Goodbye, kiss kiss the hugging of lips, I love you, goodbye, the polymer baby’s replaced in its cradle; and, soon enough, late’s no longer an idea, a recipe’s template or mold made if from scratch, the limited, limiting face of a clock set as wide as time but wound tightly in spite: it’s more like a state, this permanent not — though soon, please, God, I hope soon. If it rings again, let him leave a message.
It’s been given over somewhere or other, I don’t know, go ask your mother, that when you die, and you will, when you leave, finally, this terrestrial kitchen, that you live again, and in some other otherworldly kitchen, and there with every object you ever broke, cracked, destroyed, ruined, or otherwise defiled in your entire life at your disposal, and only those: and so Hanna, to drink her own spoiled milk, deathmilk from Israel’s clubby bachelorhood glasses sharded together from shatter, to sit on a chair missing a leg at a table that wobbles, to gaze out over Paradise from the platesmashed window of her brunchnook, shabby in skirts without knees, frayed hems, heelless solestripped athletic shoes, not so white anymore. At ten in the Eden of morning, an hour she’d almost never wasted in such reflection, with the kinder off at school, Israel at work, she’s at table, at herself idle, not hurting anyone anymore: having destroyed, if only objects, having depossessed possessions, and she herself, dead (the cancerous sunning, the fibrotic breasts, the two lumps ignored, she’d done it to herself, we all do or our parents)…or else, in another interpretation, this is life — and only death is when everything’s fixed, where all’s mended again and made whole: with glue on the seams of mugs, raggedypatches on the elbows of sweaters, sneaky shoelaces tied together to tie once again, with no more worrying knots to finger at numbly, what with the arthritis healed, that third breast lump gone and as for her car, its door’s intact and its fender, too, she’s sure he’ll never notice. And all the promises, all the vows she’s ever made and those that’ve been made for her and to her, fulfilled. And yet she’s still waiting, and waiting.

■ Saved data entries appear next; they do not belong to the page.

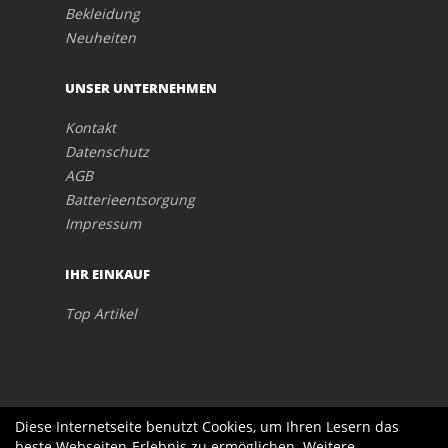
Bekleidung
Neuheiten
UNSER UNTERNEHMEN
Kontakt
Datenschutz
AGB
Batterieentsorgung
Impressum
IHR EINKAUF
Top Artikel
Diese Internetseite benutzt Cookies, um Ihren Lesern das
beste Webseiten-Erlebnis zu ermöglichen. Weitere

Though he never promised, just said so: babele, I’m coming…
It’s less him than the pain, hers, though all of it hurts. Tears are her eyes, pregnant pouches. At table, Hanna’s stomach gives a growl. Who can eat…quickly, she doubles herself, folds in, rocks her gut, the loose swell of her emptiness, the bag not paper or plastic but me — cries loudly for help from her kinder, her who never needs help or wants it; this is It. As there’s no answer, and sensing the timing, the ineluctably slow ticktock of the heart, she tilts toward the laundryroom, grabs a rag on her way through the kitchen to the hall — once inside shuts the door, her hand to feel shut the seam.